To do: Go through the following data and transcribe exactly the stretch of lines from the one holding "An ensemble" to the one holding "8. Dwork C.", both included.

Data in this exercise:
··········
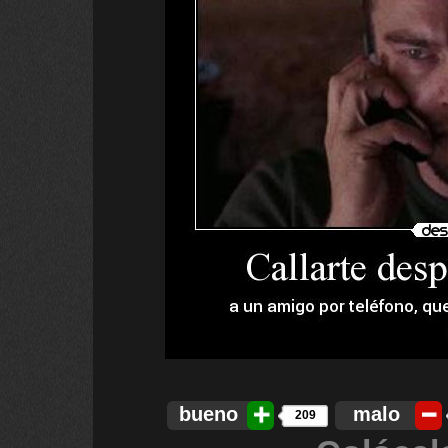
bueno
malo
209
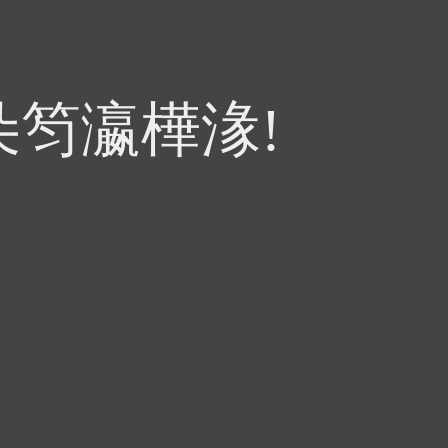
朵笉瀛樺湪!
··········
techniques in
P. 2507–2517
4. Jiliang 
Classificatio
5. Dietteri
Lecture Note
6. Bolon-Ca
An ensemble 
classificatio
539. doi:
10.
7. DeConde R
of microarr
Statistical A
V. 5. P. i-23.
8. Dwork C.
··········
Answer:
An ensemble 
classificatio
539. doi:
10.
7. DeConde R
of microarr
Statistical A
V. 5. P. i-23.
8. Dwork C.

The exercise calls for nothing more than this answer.